É no silêncio que eu mais te escuto
Dia desses, ouvi – ou eu mesma concluí, sei lá – que o problema das conversas pelo whats app é porque ali você não tem os silêncios.
Sim, por lá você não tem a entonação, o tom de voz, os olhares e, principalmente, o silêncio. Àquela pausa que revela uma dor, uma angústia, um cuidado em te dizer o que ficou entalado há tempos… Não tem o silêncio de um meio sorriso, uma pele corada depois de ter sido surpreendida, não tem o infinito que dura um olho no olho.
Não tem.
Pelo whats app quase tudo é grito, é frio e é incompreensão. São flechadas de lá pra cá e vice-versa.
O que foi dito não foi exatamente o que queria se dizer, ou pelo menos não daquele jeito. A resposta vem cheia de mágoas e agressões levando pra longe qualquer fio da meada que pudesse levar a conversa para um denominador comum.
Pra piorar e complicar ainda mais a compreensão desta nova linguagem que nos atravessou e parece que vai ficar, o contrário também acontece. Em vez flechadas, a falta de intensidade, o que pode parecer desinteresse.
Tenho um amigo que a expressão máxima de amor que ele consegue via whats app é dizer “Beijos grandes”. Ora, você dizer “Beijos grandes”, ou “Beijos bem grandes” (sim, ele consegue ir além) para uma virginiana com lua em Touro e ascendente em Leão que disse estar morrendo de saudade é feito balde de gelo, né não?
P.s.: Entrei na onda de me explicar por signos, mesmo não acreditando muito nessas coisas. É igual a emoji, você não sabe bem como se definir e taca uma carinha, entenda quem quiser e puder. Os signos, minha gente, inclusive nos livram de julgamentos e justificam nossas manias e comportamentos. Se você é metódica e crítica, é culpa de nascer em Virgem, se você é indecisa e dramática, culpa de nascer em… Sei lá, certeza a culpa é do seu signo, mas eu só decorei os meus. Brincadeiras à parte de uma “cética sincrética”, porque sem humor nada se salva, tem uma gente bem séria trabalhando com astrologia, essa sabedoria milenar que fora rechaçada com o advento da igreja e do patriarcado. Mas isso é conversar para outra hora.

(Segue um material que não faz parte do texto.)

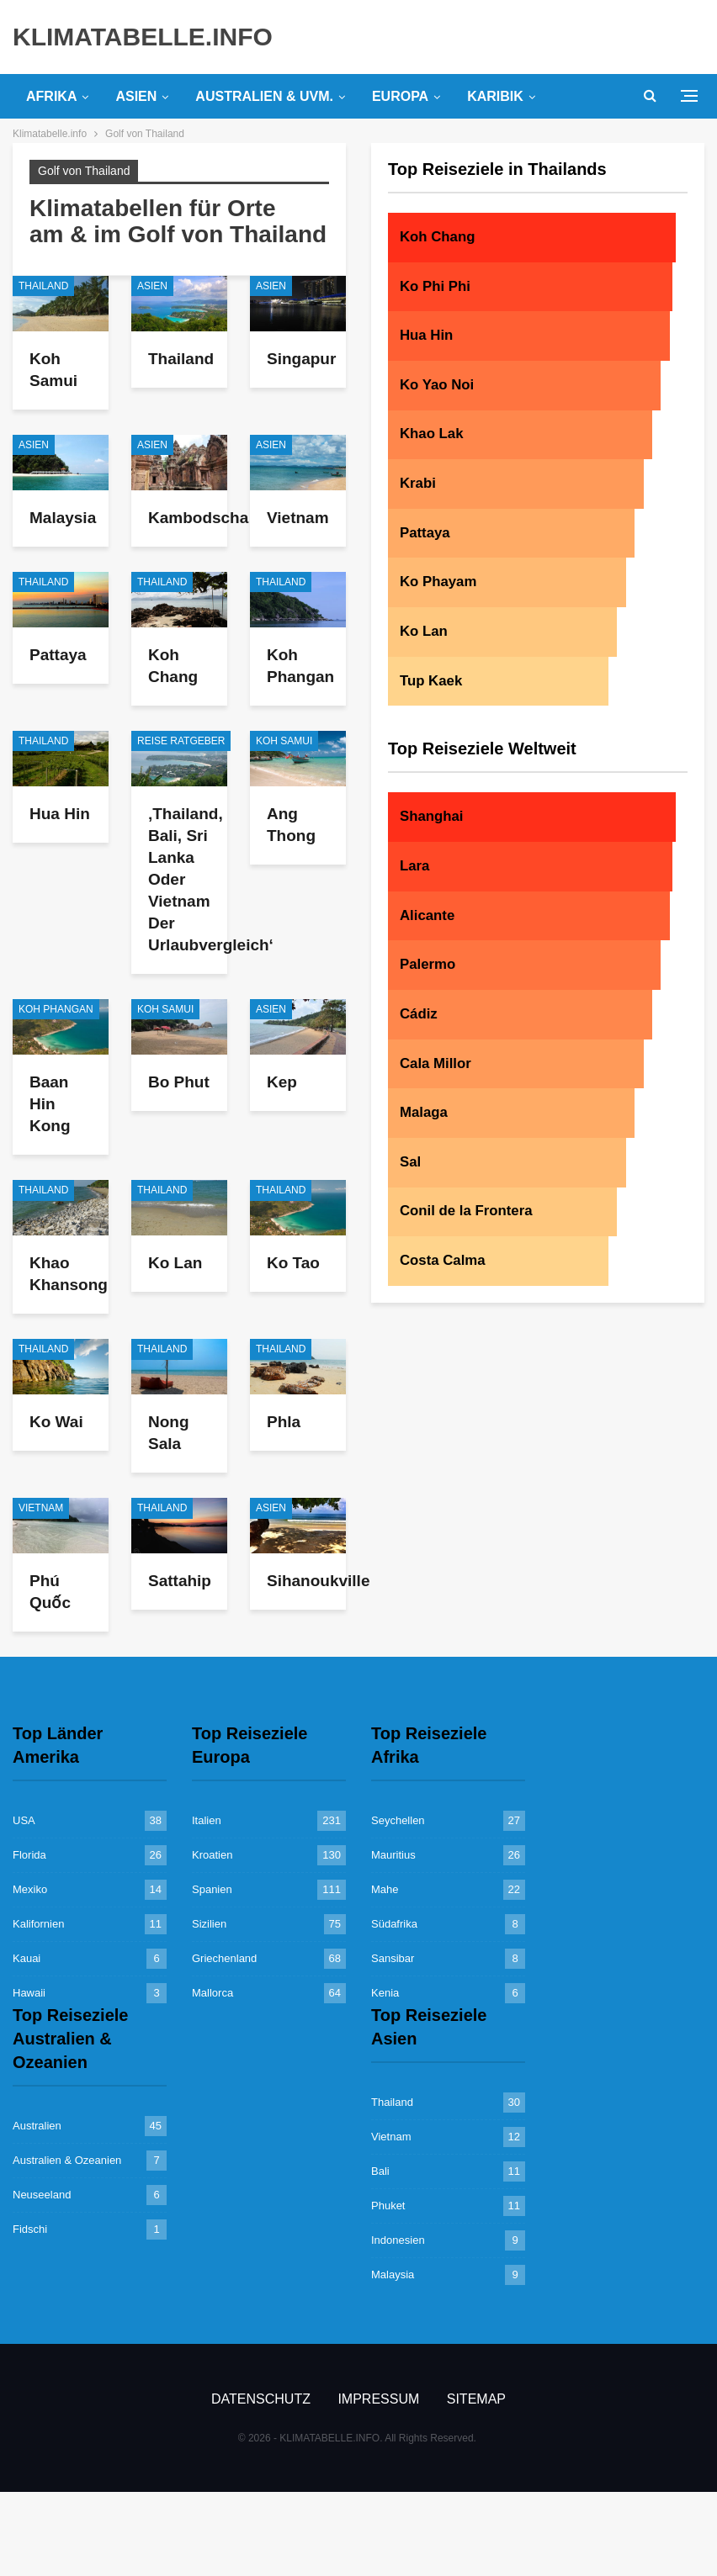 This screenshot has height=2576, width=717. Describe the element at coordinates (495, 96) in the screenshot. I see `Karibik` at that location.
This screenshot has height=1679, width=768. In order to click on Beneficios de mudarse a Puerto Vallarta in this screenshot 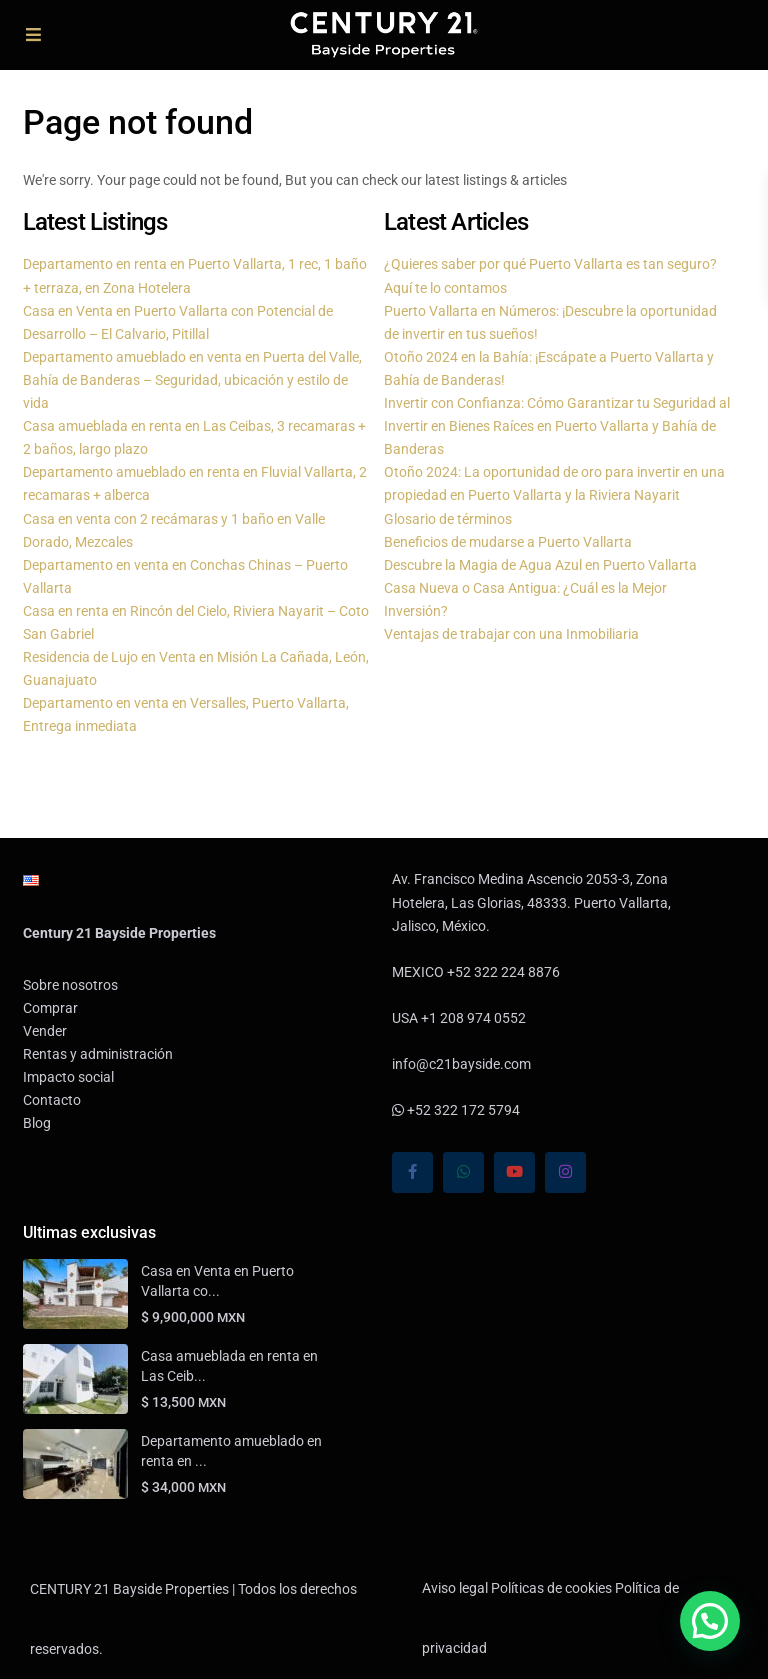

Desconfio que o mal do século seja o whats app e mais, os grupos dele. Os grupos de whats app revelam o pior de nós, nossa versão que pudemos esconder por tantos anos, mas que, agora, feito vício, um descontrole, um impulso, a gente se acha no direito de sair metralhando palavras e opiniões e, pior ainda, sem querer “ouvir” nada em troca.
Veja no caso de posicionamento político, por exemplo. Sou minoria em meus grupos, minha opção presidencial não era Jair. Todo santo dia recebo mensagens de apoio ao senhor presidente, aos seu filhos, à nomeação de seu filho ao cargo de embaixador dos EUA – merecido, diga-se, depois de fritar uns hamburguers na terra do tio Sam. Apoio ao Moro, mesmo ele tendo agido absolutamente fora da ética quando o que se pregara antes era justamente o combate à corrupção… Enfim, vejo tudo isso no grupo de whats app. Penso em tentar dialogar, em querer entender, mas, já macaca velha nessa nova linguagem, me calo, lamento, pois sei que não serei compreendida. Quem sabe, um dia, numa roda com João Gilberto ao fundo, uma cervejinha gelada, a gente possa conversar e discordar até, mas sem brigas, porque, de novo, os silêncios hão de nos unir.
É que o silêncio diz muito mais da nossa fala do que as palavras que jorramos. Quando alguém recua pra não te ofender, quando alguém pede licença antes de “mandar a real”, quando alguém prefere nem dizer nada pra não te machucar ainda mais. Quando alguém perde a palavra diante do que ela – a palavra – jamais daria conta. Àquela saudade que não se explica, àquela vontade de ficar proibida, que sai se olhando com olhar de dor e, nesse silêncio, tem um grito inteiro. Àquele eu te amo que não ecoa, não tem um “eu também te amo” e se percebe que estava amando sozinha. Àquele barulho ensurdecedor que só o silêncio é capaz de gerar.
Por isso o problema dessa nova linguagem cifrada e criptografada (problemão que encalacrou até o Moro e a turma numa plataforma afim (desculpa, não podia deixar passar essa. rsrsrs). Daí a falta que faz a ligação, ouvir a voz, a respiração – quem nunca ficou calado ao telefone ouvindo o nada e entendendo quase tudo? Daí a saudade que eu sinto do telefone quando se usava pra fazer ligações.
Sou movida à palavras, ao diálogo e ao silêncio.
Atende que eu tô te ligando pra me calar e você perceber o quanto de ti ainda há em mim.